# [The problem]
Repeat every line from the line containing "Общ. количество полюсов" to the end of the data, exactly. Leave the pictures out.

[Dataset entries]
"""

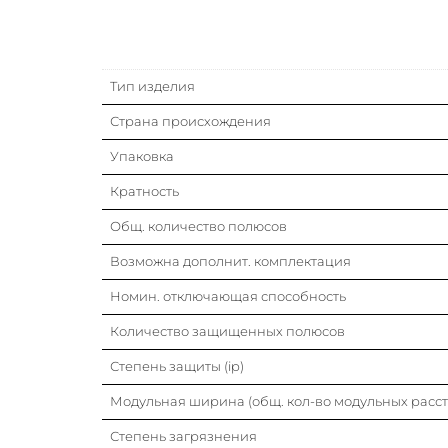
Тип изделия
Страна происхождения
Упаковка
Кратность
Общ. количество полюсов
Возможна дополнит. комплектация
Номин. отключающая способность
Количество защищенных полюсов
Степень защиты (ip)
Модульная ширина (общ. кол-во модульных расс
Степень загрязнения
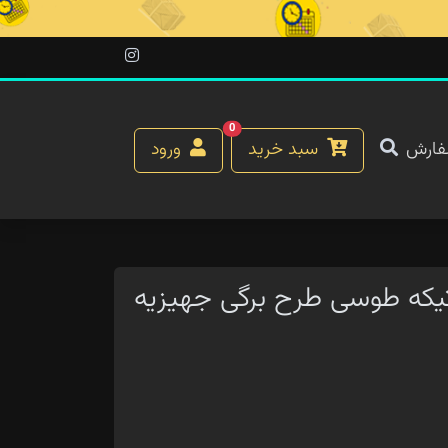
0
فارش
سبد خرید
ورود
ختی دونفره کریستال 8 تیکه طوسی طرح برگی جهیزیه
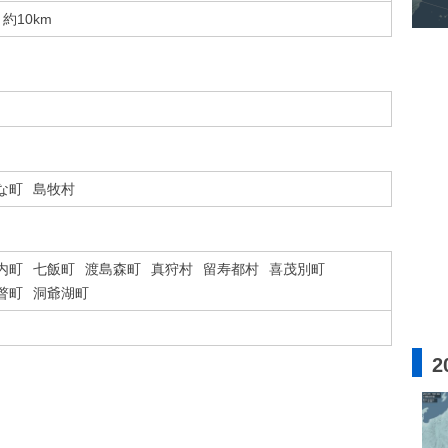
約10km
な町
島牧村
内町
七飯町
渡島森町
真狩村
留寿都村
喜茂別町
瞥町
洞爺湖町
2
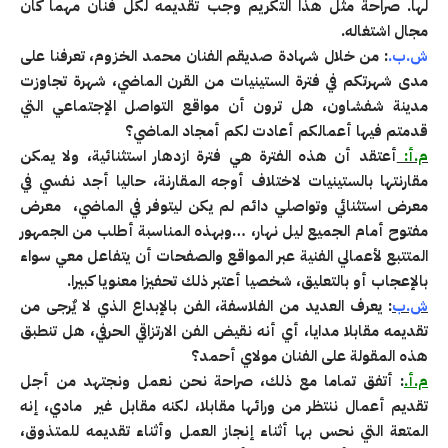
لها. صراحة مثل هذا التكريم وجب تقديمه لكل فنان مهما كان
مجال اشتغاله.
ش.ب.
: من خلال شهادة صديقم الفنان محمد الخزوم، تعرفنا على
مدى شهرتكم في فترة الستينيات من القرن الماضي، شهرة تجاوزت
مدينة شفشاون، هل ترون أن مواقع التواصل الإجتماعي التي
قدمتم فيها أعمالكم أعادت لكم أمجاد الماضي؟
م.أ:
أعتقد أن هذه الفترة هي فترة ازدهار استثنائية، ولا يمكن
مقارنتها بالستينيات لاختلاف أوجه المقارنة، حاليا أجد نفسي في
معرض استثنائي وتواصلي دائم لم يكن ليتوفر في الماضي، معرض
مفتوح أمام الجميع ليل نهار، …وبهذه المناسبة أطلب من الجمهور
المتتبع لأعمالي الفنية عبر المواقع والصفحات أن يتفاعل معي سواء
بالإعجاب أو بالتعليق، شخصيا أعتبر ذلك تحفيزا معنويا كبيرا.
ش.ب
: يعرف العديد من الفلاسفة، الفن بالإبداع الذي لا يٌرجى من
تقديمه مقابلا مدايا، أي أنه نقيض الفن الارتزاقي الحرفي، هل تنطبق
هذه المقولة على الفنان مولاي أحمد؟
م.أ.
: أتفق تماما مع ذلك، صراحة نحن نعمل ونجتهد من أجل
تقديم أعمال ننتظر من ورائها مقابلا، لكنه مقابل غير مادي، إنه
المتعة التي نحس بها أثناء إنجاز العمل وأثناء تقديمه للمتذوق،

"""

# [Response to the task]
Общ. количество полюсов
Возможна дополнит. комплектация
Номин. отключающая способность
Количество защищенных полюсов
Степень защиты (ip)
Модульная ширина (общ. кол-во модульных расс
Степень загрязнения
0
فارش
سبد خرید
ورود
ختی دونفره کریستال 8 تیکه طوسی طرح برگی جهیزیه
約10km
な町
島牧村
内町
七飯町
渡島森町
真狩村
留寿都村
喜茂別町
瞥町
洞爺湖町
2
لها. صراحة مثل هذا التكريم وجب تقديمه لكل فنان مهما كان
مجال اشتغاله.
ش.ب.
: من خلال شهادة صديقم الفنان محمد الخزوم، تعرفنا على
مدى شهرتكم في فترة الستينيات من القرن الماضي، شهرة تجاوزت
مدينة شفشاون، هل ترون أن مواقع التواصل الإجتماعي التي
قدمتم فيها أعمالكم أعادت لكم أمجاد الماضي؟
م.أ:
أعتقد أن هذه الفترة هي فترة ازدهار استثنائية، ولا يمكن
مقارنتها بالستينيات لاختلاف أوجه المقارنة، حاليا أجد نفسي في
معرض استثنائي وتواصلي دائم لم يكن ليتوفر في الماضي، معرض
مفتوح أمام الجميع ليل نهار، …وبهذه المناسبة أطلب من الجمهور
المتتبع لأعمالي الفنية عبر المواقع والصفحات أن يتفاعل معي سواء
بالإعجاب أو بالتعليق، شخصيا أعتبر ذلك تحفيزا معنويا كبيرا.
ش.ب
: يعرف العديد من الفلاسفة، الفن بالإبداع الذي لا يٌرجى من
تقديمه مقابلا مدايا، أي أنه نقيض الفن الارتزاقي الحرفي، هل تنطبق
هذه المقولة على الفنان مولاي أحمد؟
م.أ.
: أتفق تماما مع ذلك، صراحة نحن نعمل ونجتهد من أجل
تقديم أعمال ننتظر من ورائها مقابلا، لكنه مقابل غير مادي، إنه
المتعة التي نحس بها أثناء إنجاز العمل وأثناء تقديمه للمتذوق،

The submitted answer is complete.